▶ _Requirement_:
Return exactly the span of lines that opens with the line containing "n Buck = $1 in savings on future L.L.Bean Pur" and closes with the last line of the data, inclusive.

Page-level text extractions
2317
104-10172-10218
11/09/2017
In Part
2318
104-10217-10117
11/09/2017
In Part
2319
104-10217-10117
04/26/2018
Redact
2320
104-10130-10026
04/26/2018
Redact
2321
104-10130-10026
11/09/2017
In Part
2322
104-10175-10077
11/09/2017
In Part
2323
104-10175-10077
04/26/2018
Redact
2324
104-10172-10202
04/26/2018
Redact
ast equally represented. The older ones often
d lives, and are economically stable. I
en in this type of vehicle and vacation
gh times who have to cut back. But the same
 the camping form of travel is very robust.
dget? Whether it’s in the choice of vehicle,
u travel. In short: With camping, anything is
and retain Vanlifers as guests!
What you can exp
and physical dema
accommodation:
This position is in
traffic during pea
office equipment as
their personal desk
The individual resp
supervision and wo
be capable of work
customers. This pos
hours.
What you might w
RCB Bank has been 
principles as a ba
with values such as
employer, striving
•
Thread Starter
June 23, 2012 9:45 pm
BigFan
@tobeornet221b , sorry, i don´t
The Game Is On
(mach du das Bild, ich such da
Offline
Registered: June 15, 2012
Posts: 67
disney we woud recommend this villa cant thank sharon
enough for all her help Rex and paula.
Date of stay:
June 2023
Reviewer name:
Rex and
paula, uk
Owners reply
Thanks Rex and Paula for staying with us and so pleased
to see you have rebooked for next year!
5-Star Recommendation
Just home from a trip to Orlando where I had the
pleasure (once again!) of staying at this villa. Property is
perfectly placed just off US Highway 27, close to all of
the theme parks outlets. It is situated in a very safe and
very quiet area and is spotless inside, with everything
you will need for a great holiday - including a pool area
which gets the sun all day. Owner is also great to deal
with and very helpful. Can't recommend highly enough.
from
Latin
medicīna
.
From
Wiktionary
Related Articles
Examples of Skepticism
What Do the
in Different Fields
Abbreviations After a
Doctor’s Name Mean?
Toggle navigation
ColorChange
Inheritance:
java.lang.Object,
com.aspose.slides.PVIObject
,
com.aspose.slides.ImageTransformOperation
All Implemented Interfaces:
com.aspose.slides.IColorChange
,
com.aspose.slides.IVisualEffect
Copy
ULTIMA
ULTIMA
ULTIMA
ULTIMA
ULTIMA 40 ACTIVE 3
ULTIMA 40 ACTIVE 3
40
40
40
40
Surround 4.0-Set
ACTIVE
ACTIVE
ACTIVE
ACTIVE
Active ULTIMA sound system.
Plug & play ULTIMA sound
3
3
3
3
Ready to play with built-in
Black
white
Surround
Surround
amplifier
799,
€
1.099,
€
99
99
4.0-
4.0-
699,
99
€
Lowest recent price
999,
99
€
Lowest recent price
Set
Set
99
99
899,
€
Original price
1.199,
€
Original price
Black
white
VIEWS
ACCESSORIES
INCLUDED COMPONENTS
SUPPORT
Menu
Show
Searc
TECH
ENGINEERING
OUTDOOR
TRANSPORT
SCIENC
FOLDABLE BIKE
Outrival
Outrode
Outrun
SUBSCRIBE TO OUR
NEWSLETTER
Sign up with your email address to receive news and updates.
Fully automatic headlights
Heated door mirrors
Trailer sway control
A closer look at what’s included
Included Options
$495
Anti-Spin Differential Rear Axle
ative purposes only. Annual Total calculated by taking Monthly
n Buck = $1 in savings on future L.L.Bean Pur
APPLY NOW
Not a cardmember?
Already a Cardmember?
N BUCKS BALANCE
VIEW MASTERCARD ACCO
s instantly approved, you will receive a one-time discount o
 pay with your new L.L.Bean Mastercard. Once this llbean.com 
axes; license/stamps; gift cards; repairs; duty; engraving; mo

▶ _Finished exercise_:
n Buck = $1 in savings on future L.L.Bean Pur
APPLY NOW
Not a cardmember?
Already a Cardmember?
N BUCKS BALANCE
VIEW MASTERCARD ACCO
s instantly approved, you will receive a one-time discount o
 pay with your new L.L.Bean Mastercard. Once this llbean.com 
axes; license/stamps; gift cards; repairs; duty; engraving; mo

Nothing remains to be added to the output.